> _WHAT TO DO_
Scan the records for the line containing "s des sites web". From there through the last line, write out each line exactly.

──────── AVAILABLE DATA ────────

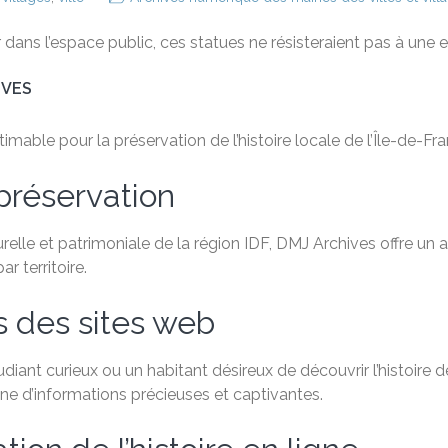
r dans l’espace public, ces statues ne résisteraient pas à une ex
IVES
able pour la préservation de l’histoire locale de l’Île-de-Fra
préservation
relle et patrimoniale de la région IDF, DMJ Archives offre un
 territoire.
s des sites web
ant curieux ou un habitant désireux de découvrir l’histoire de
e d’informations précieuses et captivantes.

────────

> _RESPONSE FOR THIS EXERCISE_
s des sites web
ant curieux ou un habitant désireux de découvrir l’histoire de
e d’informations précieuses et captivantes.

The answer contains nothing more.